Ce que Charbonneurs dit du RC Lens
Le nom du documentaire vient de là : ces hommes du bassin minier qui redescendaient au fond après chaque coup dur, sans en faire un drame, pour avancer toujours plus loin. Charbonneurs est plus qu’un trophée à ressortir de la boîte à souvenirs. C’est la preuve, filmée sans le vouloir, que la réussite d’une saison ne tient parfois qu’à un fil, fragile, qui va rompre sans qu’on le voie venir.
Le vrai enjeu pour Lens n’est pas de rejouer ce qui a été. C’est de faire de l’exception, bien soulignée avec les commentaires d’experts qui ne croient pas l’équipe capable de se maintenir tout en haut du classement face à des Marseille ou des Monaco, une habitude, sous un nouveau visage. La saison 2026-2027 commence là.
Ce qu’il faut retenir
Le documentaire Charbonneurs est-il disponible gratuitement ?
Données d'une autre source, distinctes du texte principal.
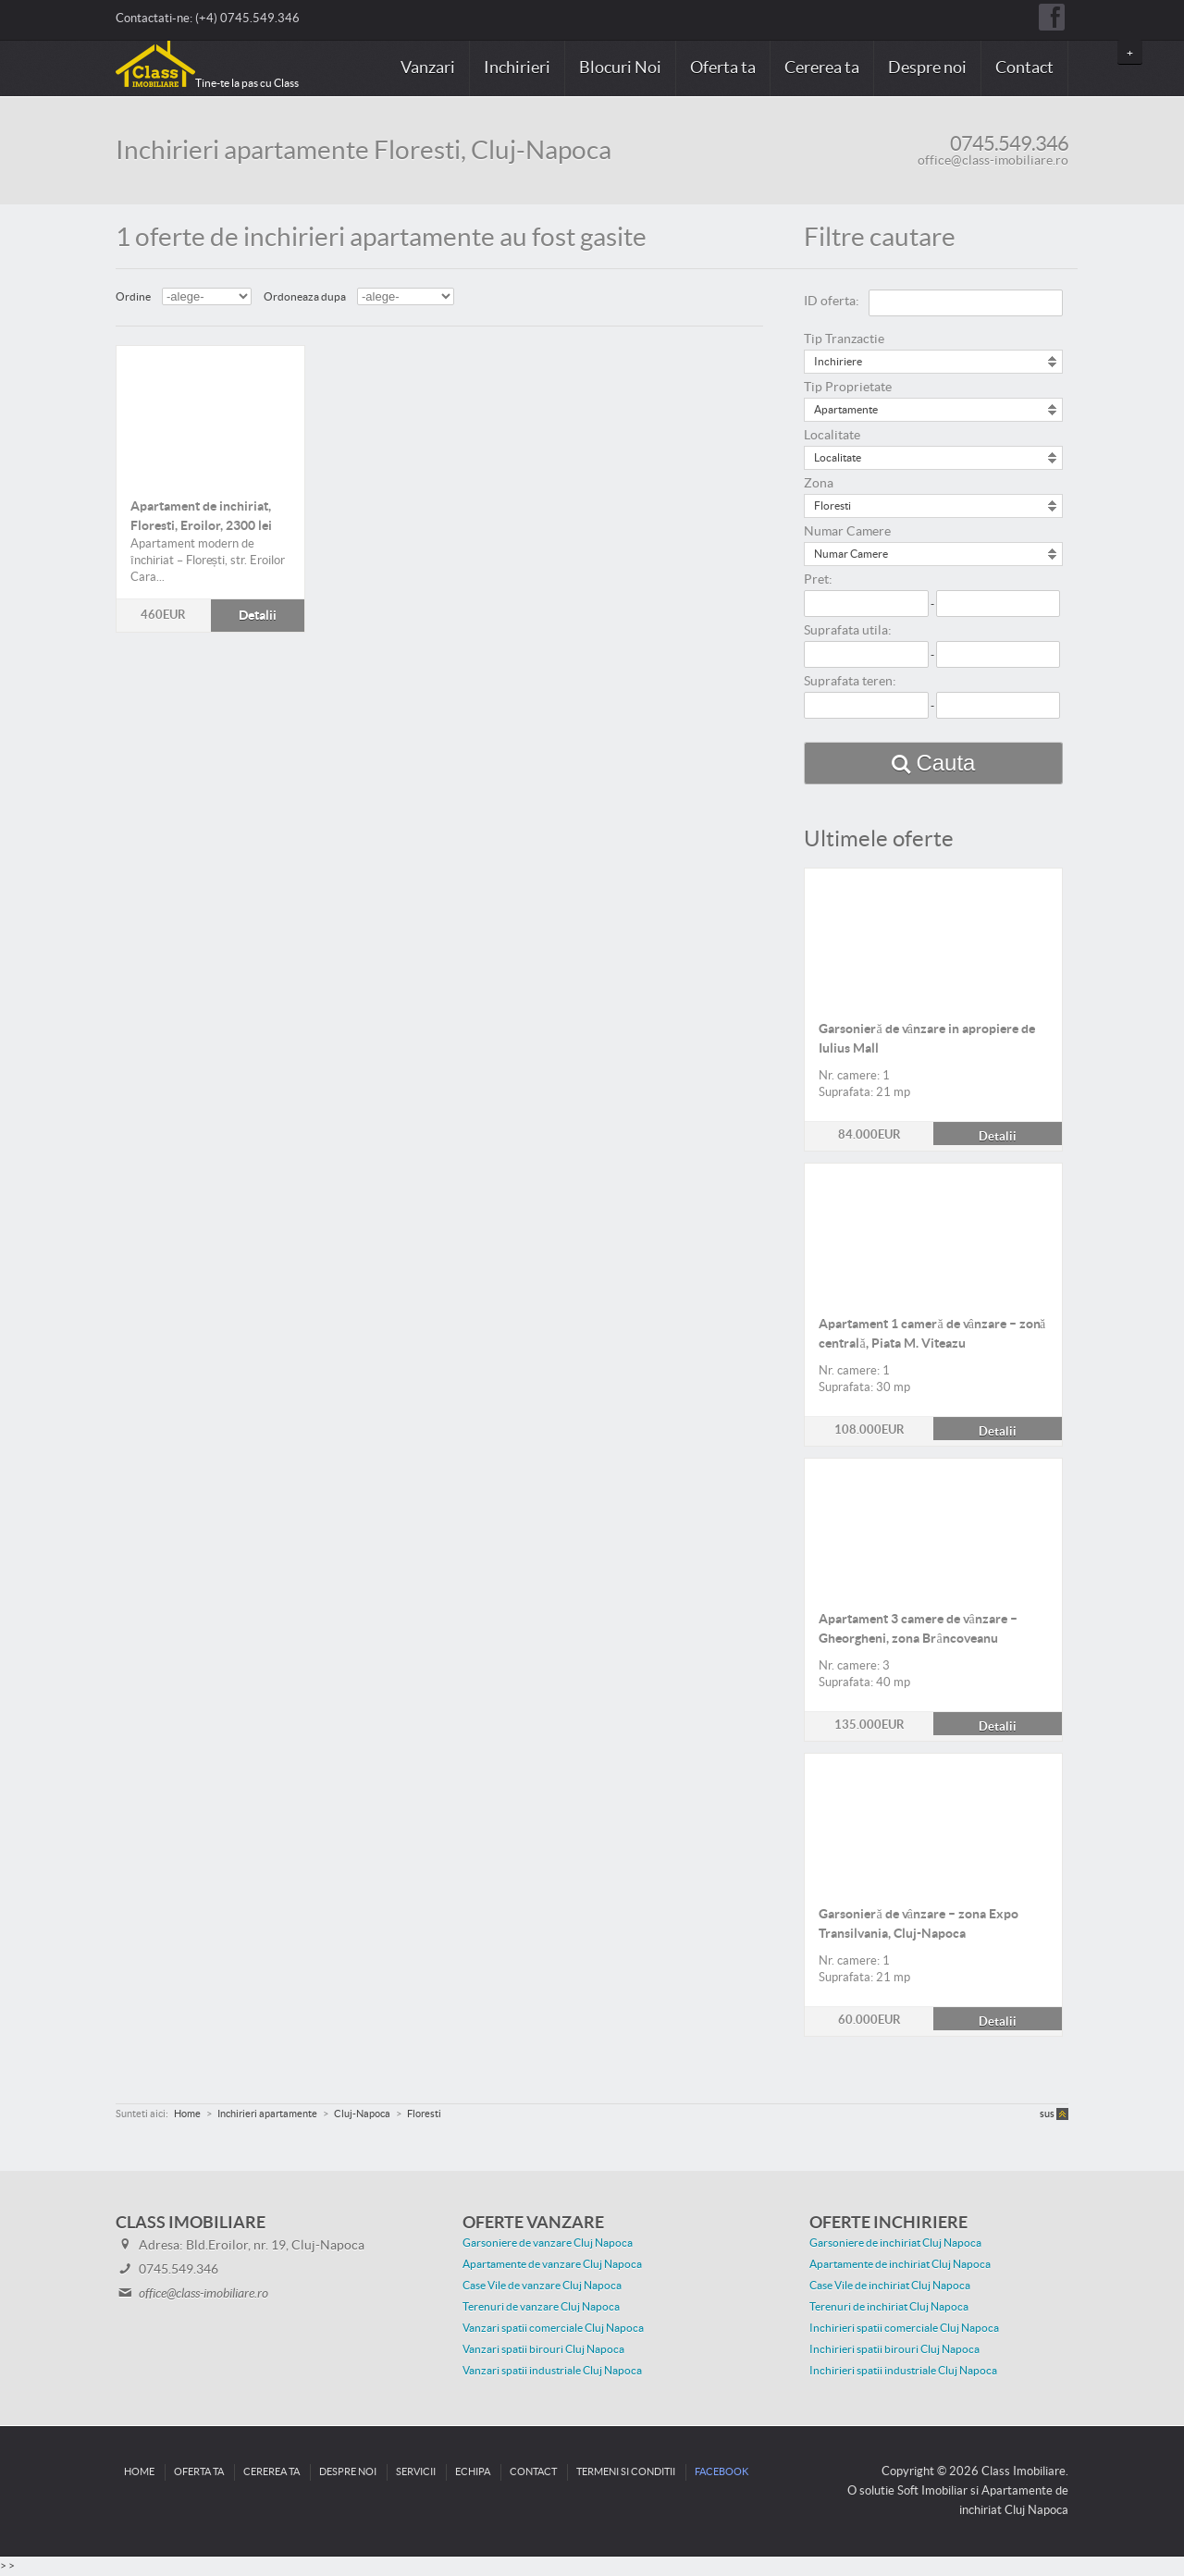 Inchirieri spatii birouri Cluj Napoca (894, 2349)
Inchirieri (517, 68)
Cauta (945, 762)
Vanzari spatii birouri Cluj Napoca (543, 2349)
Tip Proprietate (848, 387)
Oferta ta (723, 68)
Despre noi (927, 68)
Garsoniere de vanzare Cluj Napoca (547, 2243)
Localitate (832, 435)
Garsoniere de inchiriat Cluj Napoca (895, 2243)
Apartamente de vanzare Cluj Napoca (552, 2264)
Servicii (416, 2472)
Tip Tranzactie (844, 339)
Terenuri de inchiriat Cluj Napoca (888, 2306)
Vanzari (428, 68)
Oui. D’abord réservé aux abonnés Ligue 1+ à sa sortie le 19 juin 2026, Charbonneurs est désormais visible gratuitement sur YouTube.
Pourquoi Pierre Sage a-t-il quitté le RC Lens pour Crystal Palace ?
Sage a toujours assuré que ce n’était pas une question d’argent, mais la concrétisation d’un rêve de Premier League, dont il avait parlé publiquement avant même de signer au Racing et d’être reconnu comme l’un des meilleurs entraîneurs français. Contacté dès décembre 2025, il a tranché quelques jours après la finale de Coupe de France remportée avec Lens.